Le tecnologie immersive possono sopperire a una determinata abilità, oltre a crearne di nuove. Vediamo come.
Il settore medico, nel suo complesso, rappresenta oggi il secondo driver di mercato (dopo il gaming) per l’immersività.
Sul web incontriamo sempre più di frequente video dimostrativi (spesso ricostruiti e non “live”) che mostrano i futuri prodigi della realtà aumentata applicata allo studio e alla cura del copro umano: anatomia olografica, interventi chirurgici in remoto, proiezioni 3D che sostituiscono i cadaveri nei laboratori universitari.
Ma c’è un comparto più nascosto che sta già lavorando per risolvere problemi complessi e molto concreti: quello dedicato alle disabilità.
Là dove ci si trovi di fronte a invalidità fisiche o cognitive di varia natura, la realtà aumentata e la realtà virtuale possono già intervenire efficacemente affiancando e facilitando il lavoro di operatori qualificati come neuro-psichiatri o specialisti in riabilitazione.
Ma come si possono approcciare le diverse abilità con questo tipo di tecnologie?
Suggerisco di seguito almeno 4 modalità:
1. Ponendo il soggetto in luoghi o scenari altrimenti complessi o impossibili da ricreare
2. Correggendo digitalmente la percezione o i sensi del soggetto
3. Sopperendo ad eventuali carenze funzionali con tipologie di interazione alternative
4. Creando empatia, informando e sensibilizzando su larga scala
Vediamo di chiarire ciascuna possibilità con un caso di studio.
1) ponendo il soggetto all’interno di un particolare scenario altrimenti complesso o costoso da ricreare.
L’app Floreo, ad esempio, approccia l’autismo proponendo una serie di scenari in realtà virtuale capaci di stimolare la persona. Luoghi altrimenti irraggiungibili o inesistenti possono essere utilizzati dal terapeuta (che supervisiona e interagisce con la parte digitale) per indurre il paziente ad attivarsi rispetto a determinati stimoli visivi e uditivi. L’app rilascia anche una serie di dati e analytics.
Difficile stabilire se l’app produca dei risultati misurabili, e probabilmente la complessità del problema a cui si riferisce non renderà facile la valutazione degli effetti, ma la logica che sottende è estremamente interessante, tanto da vantare partner autorevoli in ambito associazionistico e medico-scientifico.

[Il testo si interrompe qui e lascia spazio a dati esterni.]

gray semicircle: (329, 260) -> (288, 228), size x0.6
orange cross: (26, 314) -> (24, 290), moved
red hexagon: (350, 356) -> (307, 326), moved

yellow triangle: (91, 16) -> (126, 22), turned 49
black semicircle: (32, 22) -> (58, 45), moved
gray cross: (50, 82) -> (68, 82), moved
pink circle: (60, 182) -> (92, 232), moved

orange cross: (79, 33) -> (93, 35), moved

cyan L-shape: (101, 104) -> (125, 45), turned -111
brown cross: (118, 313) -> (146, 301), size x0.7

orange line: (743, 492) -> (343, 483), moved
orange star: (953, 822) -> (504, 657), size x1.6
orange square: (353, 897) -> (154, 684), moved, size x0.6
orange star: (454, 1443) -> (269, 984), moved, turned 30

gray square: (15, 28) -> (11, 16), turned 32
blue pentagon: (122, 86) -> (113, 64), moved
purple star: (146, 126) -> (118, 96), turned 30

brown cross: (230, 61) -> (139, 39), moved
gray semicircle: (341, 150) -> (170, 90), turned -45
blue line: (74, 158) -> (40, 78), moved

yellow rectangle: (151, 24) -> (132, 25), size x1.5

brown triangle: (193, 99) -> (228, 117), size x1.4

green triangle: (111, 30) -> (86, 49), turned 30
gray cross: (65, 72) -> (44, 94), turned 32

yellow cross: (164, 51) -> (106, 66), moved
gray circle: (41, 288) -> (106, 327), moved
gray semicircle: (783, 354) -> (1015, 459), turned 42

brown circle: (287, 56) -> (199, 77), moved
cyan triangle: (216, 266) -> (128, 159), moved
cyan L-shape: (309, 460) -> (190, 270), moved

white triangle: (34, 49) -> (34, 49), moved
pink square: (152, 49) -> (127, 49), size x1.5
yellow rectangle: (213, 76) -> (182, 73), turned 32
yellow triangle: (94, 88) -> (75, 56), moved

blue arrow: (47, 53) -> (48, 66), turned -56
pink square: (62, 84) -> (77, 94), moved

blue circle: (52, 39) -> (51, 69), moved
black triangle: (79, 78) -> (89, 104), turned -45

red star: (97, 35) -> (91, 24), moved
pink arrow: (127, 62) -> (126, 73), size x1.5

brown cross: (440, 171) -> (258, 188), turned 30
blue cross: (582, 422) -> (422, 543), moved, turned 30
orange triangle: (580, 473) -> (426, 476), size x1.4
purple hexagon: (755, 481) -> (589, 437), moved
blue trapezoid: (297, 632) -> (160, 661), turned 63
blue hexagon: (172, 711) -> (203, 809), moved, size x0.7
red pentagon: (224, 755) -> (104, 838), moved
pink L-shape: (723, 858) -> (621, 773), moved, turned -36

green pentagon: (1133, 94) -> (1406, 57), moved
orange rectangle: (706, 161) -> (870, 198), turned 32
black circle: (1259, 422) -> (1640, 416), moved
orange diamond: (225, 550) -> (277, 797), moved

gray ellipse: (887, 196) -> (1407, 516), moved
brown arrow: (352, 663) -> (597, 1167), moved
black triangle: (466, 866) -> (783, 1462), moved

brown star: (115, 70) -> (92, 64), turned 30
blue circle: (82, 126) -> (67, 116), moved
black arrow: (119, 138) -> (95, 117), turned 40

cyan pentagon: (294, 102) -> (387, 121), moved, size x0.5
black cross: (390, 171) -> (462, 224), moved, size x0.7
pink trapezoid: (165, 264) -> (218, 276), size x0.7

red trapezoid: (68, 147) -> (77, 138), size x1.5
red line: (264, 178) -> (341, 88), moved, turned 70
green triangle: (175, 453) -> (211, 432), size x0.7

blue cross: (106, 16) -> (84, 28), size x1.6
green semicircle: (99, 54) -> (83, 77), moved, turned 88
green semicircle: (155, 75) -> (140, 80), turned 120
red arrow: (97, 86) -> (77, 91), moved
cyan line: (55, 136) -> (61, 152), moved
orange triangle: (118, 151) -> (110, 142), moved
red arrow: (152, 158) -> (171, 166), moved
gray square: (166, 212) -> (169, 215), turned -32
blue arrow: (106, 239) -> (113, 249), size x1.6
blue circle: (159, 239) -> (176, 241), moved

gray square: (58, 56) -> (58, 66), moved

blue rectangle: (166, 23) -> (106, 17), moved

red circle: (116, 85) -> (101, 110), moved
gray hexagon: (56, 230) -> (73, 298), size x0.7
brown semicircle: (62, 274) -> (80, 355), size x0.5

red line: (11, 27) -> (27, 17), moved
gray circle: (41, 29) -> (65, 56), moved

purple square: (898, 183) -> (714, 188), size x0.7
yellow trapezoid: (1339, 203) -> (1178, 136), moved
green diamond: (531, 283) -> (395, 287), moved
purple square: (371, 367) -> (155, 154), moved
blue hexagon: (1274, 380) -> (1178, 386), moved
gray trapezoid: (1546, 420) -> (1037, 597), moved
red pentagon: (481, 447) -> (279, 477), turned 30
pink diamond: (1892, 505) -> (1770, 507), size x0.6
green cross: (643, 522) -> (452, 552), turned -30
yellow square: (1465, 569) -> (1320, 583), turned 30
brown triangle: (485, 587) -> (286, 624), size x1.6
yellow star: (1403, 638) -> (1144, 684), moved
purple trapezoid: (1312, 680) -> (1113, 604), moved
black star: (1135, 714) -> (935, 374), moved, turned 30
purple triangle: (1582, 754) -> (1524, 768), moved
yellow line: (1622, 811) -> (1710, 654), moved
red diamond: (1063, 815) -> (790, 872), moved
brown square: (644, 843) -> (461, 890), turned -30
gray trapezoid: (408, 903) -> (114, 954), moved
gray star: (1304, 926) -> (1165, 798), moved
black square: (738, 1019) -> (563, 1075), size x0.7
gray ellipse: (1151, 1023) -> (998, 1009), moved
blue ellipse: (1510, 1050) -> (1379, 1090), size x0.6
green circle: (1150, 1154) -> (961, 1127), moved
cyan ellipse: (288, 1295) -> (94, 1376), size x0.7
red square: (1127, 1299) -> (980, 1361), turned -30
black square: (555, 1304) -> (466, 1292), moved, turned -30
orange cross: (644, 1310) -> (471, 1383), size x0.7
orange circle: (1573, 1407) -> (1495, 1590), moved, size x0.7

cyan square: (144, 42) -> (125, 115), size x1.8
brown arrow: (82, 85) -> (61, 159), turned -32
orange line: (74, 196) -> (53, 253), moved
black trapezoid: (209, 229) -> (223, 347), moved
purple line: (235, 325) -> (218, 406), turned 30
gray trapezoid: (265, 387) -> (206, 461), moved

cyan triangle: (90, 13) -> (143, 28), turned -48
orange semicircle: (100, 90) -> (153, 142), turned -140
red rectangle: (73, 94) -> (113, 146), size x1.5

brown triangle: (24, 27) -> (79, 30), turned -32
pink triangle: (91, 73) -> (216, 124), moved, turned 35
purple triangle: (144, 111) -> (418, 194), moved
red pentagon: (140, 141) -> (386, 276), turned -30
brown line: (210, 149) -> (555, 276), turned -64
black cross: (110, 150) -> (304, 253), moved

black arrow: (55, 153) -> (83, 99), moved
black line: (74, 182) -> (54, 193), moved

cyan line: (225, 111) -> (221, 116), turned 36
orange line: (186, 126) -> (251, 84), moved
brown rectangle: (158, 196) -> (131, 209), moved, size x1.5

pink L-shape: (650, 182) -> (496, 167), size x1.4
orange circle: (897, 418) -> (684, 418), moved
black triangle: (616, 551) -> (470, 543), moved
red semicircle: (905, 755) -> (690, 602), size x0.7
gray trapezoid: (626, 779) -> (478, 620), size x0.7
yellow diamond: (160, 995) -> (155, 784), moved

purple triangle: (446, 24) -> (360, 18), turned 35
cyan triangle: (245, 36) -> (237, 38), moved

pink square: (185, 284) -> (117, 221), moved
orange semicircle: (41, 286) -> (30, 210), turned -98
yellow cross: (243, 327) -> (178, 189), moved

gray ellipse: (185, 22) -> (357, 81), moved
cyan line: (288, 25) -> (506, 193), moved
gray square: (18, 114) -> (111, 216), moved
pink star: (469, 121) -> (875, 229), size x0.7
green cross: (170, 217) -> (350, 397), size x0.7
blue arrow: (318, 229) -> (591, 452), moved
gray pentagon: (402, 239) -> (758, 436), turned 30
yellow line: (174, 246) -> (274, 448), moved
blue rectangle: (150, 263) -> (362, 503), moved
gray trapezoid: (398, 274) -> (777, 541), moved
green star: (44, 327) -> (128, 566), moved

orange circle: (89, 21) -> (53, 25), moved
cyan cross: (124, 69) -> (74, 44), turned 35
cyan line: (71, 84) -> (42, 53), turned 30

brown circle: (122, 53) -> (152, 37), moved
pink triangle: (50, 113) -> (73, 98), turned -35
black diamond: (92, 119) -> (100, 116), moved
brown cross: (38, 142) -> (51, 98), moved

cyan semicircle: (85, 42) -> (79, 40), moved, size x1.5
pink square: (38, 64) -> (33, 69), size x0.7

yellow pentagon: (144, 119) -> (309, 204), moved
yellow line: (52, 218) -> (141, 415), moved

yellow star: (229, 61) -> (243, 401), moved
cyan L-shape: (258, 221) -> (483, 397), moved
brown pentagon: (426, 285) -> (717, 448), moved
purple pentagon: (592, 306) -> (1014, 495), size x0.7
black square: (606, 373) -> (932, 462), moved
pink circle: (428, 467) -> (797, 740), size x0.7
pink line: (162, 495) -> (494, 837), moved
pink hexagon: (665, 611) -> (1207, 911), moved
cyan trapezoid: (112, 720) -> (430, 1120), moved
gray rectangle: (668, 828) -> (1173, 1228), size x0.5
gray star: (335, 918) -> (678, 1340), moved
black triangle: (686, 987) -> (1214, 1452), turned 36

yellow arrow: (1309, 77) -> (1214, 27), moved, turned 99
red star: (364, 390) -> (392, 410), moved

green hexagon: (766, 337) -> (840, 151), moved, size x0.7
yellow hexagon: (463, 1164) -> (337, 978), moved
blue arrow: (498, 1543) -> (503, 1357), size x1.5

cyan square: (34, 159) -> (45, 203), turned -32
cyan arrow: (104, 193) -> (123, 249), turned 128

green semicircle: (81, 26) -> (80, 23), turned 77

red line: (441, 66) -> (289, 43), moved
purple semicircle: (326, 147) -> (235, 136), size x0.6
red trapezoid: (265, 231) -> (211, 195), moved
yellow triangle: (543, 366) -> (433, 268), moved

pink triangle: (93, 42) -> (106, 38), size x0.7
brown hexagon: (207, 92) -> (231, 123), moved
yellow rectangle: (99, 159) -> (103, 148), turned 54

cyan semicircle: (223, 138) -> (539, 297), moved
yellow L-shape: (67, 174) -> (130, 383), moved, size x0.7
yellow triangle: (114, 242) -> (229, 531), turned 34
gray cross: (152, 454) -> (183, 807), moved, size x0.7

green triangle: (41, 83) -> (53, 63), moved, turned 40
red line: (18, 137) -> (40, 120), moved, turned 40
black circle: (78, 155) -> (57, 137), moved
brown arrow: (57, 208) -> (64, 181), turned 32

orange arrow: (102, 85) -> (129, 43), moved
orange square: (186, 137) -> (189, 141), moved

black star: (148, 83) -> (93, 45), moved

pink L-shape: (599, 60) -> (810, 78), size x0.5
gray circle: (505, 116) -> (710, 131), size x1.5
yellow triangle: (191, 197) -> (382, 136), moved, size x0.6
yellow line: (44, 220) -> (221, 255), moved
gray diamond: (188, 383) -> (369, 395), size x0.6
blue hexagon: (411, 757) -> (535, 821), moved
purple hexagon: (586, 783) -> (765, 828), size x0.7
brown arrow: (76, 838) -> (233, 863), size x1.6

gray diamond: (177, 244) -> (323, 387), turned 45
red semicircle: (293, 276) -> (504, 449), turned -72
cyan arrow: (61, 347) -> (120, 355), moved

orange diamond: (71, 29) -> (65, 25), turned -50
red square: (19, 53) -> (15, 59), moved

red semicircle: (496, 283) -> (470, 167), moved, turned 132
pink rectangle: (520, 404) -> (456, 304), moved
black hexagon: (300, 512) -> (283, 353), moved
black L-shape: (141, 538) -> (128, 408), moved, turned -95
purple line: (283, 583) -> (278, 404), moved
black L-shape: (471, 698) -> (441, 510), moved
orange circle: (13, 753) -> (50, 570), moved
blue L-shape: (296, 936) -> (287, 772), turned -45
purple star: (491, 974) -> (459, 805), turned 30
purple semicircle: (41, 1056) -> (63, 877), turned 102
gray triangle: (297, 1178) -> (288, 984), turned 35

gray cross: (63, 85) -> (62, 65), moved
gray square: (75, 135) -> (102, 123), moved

2) Correggendo digitalmente la percezione o i sensi del soggetto
L’app Samsung Relumino, da utilizzare insieme a un cardboard in modalità VR, interviene a correggere una serie di difetti visivi (non gravi). Una volta che l’utente ha selezionato il suo problema tra una serie di preset, l’app gestisce il segnale di input, correggendolo. La fotocamera del telefono diventa quindi un filtro: una sorta di “occhio bionico” per dirla in termini fantascientifici.
Ma d’altronde è ciò di cui stiamo parlando.
3) Sopperendo ad eventuali carenze funzionali con tipologie di interazione alternative
La piattaforma Eyeflight permette di svolgere molte attività di interazione uomo-macchina a chi non può utilizzare gli arti, in realtà virtuale.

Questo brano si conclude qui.